C.G., arrivé là, estime se retrouver "au même point d'où Anne Simon (séminaire du 5/2/19) est partie". Je suis retourné à mon compte-rendu. Oui, la citation liminaire (et qu'elle a massacrée) sur les souvenirs "qu'on ne se rappelle pas" est là. Mais honnêtement ... il a certainement mieux suivi que moi l'exposé de la séminariste .  

Après une ou deux phrases sur Ruskin et Bergson  réunis "pour avoir les premiers portés l'attaque contre l'approche beuvienne des oeuvres", et sur Bergson seul "pour avoir préféré la considération d'une vie supra-individuelle  à l'attention à porter à "sa" vie par le sujet, théorisant la création de soi par soi en pensant à l'individu moral et non au sujet sensible", C.G. aborde sa coda. Pour Bergson, énonce-t-il, l'esprit s'incarne dans une matière alors que pour Proust, on ne devient réel que dans la fiction. A la question "Qui suis-je?", Bergson, dit-il, répond en métaphysicien quand Proust suggère qu'on ne peut y répondre qu'en écrivain. En se mettant en mouvement, avec le mouvement qu'il se choisit, Bergson glisse de fait à la surface des choses et il n'a pas commencé à se connaître [C.G. dit "de se connaître"; à/de, les spécialistes ne sont pas d'accord sur les nuances sémantiques; à notre oreile moderne, "de" me semble inusuel]. Dire alors que Bergson va trop vite (à travers le philosophe norvégien), c'est manière de dire qu'il nous laisse trop démunis face aux problèmes concrets de notre existence, parmi lesquels celui de savoir ce que nous sommes, à quel moment, par quels moyens nous pouvons trouver une forme d'identité à nous-mêmes.
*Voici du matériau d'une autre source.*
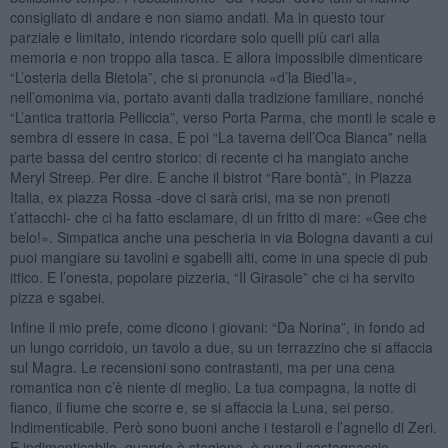
consigliato di andare e non siamo andati. Ma in questo tour
parziale e limitato, intendo ricordare solo quelli più cari alla
memoria e non troppo alla tasca. E allora impossibile dimenticare
“L’osteria della Bietola”, che si pronuncia «d’la Bied’la»,
nell’omonima via, portato avanti dalla tradizione familiare, nonché
“L’antica trattoria Pelliccia”, verso Porta Parma, che monti le scale e
sembra di essere in casa, E poi “La taverna dell’Oca Bianca” nella
parte bassa del centro storico: di recente ci ha mangiato anche
Meryl Streep. Per dire. E anche il bistrot “Rare bontà”, in Piazza
Italia, ex piazza Rossa -dove ci sarà crisi, ma se non prenoti
t’attacchi- che ci ha fatto esclamare, di un fritto di mare: «Gee che
belo!». Simpatica anche una pescheria in via Bologna davanti a cui
puoi mangiare su tavolini e sgabelli alti, come in una specie di pub
ittico. E l’onesta, popolare pizzeria, “Il Girasole” che ci ha servito
pizza e sgabei.
Infine il mio prefe, come dicono i giovani: “Da Norina”, in fondo ad
un lungo corridoio, un tavolo a due, su un terrazzino che si affaccia
sul Magra. Le recensioni sono contrastanti, ma per una cena
romantica non c’è niente di meglio. La tua compagna, la notte di
fianco, il fiume che scorre e, se si affaccia la Luna, sei perso.
Indimenticabile. Però sono buoni anche i testaroli e l’agnello di Zeri.
E indimenticabile, quando è stagione, è pure il castagnaccio.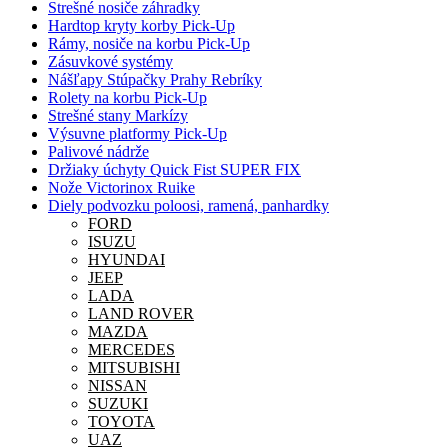
Strešné nosiče záhradky
Hardtop kryty korby Pick-Up
Rámy, nosiče na korbu Pick-Up
Zásuvkové systémy
Nášľapy Stúpačky Prahy Rebríky
Rolety na korbu Pick-Up
Strešné stany Markízy
Výsuvne platformy Pick-Up
Palivové nádrže
Držiaky úchyty Quick Fist SUPER FIX
Nože Victorinox Ruike
Diely podvozku poloosi, ramená, panhardky
FORD
ISUZU
HYUNDAI
JEEP
LADA
LAND ROVER
MAZDA
MERCEDES
MITSUBISHI
NISSAN
SUZUKI
TOYOTA
UAZ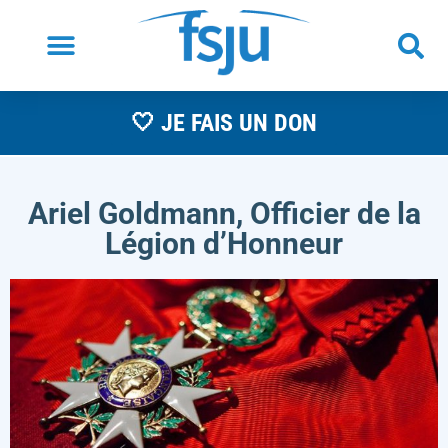
🤍 JE FAIS UN DON
Ariel Goldmann, Officier de la
Légion d’Honneur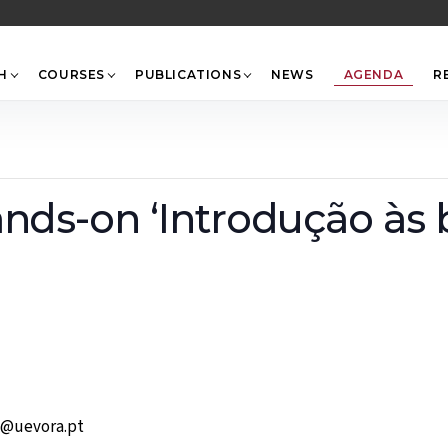
Back
To
Top
H
COURSES
PUBLICATIONS
NEWS
AGENDA
R
ands-on ‘Introdução às
s@uevora.pt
Bergson, signifie Proust, va trop vite en ce sens qu'il nous délaisse, qu'il laisse à notre intention des secours par trop dérisoires.  

Bon, finalement, je me suis parjuré et j'ai rendu compte presque exhaustivement de mes notes. Je me demande malgré tout si le bilan ne relève pas du "Tout ça pour ça?". De ce qui est rassemblé ici, la vie semble être pour Bergson un continuum volontariste et auto-entretenu, quand Proust est devant un désassemblage éclaté et disparate dont il veut reconstituer les morceaux. Vécu/Mémoire ? L'un habite un apartement en duplex, l'autre se dédouble entre deux appartements séparés. L'un veut l'efficacité de l'action et l'autre, l'acmé du ressenti. Et tout à fait entre nous, l'un n'intéresse plus que les spécialistes et l'autre continue à illuminer la vie de ses lecteurs. A la question de l'ouvrage unique à emporter sur l'île déserte, la réponse est et demeure A la recherche du temps perdu.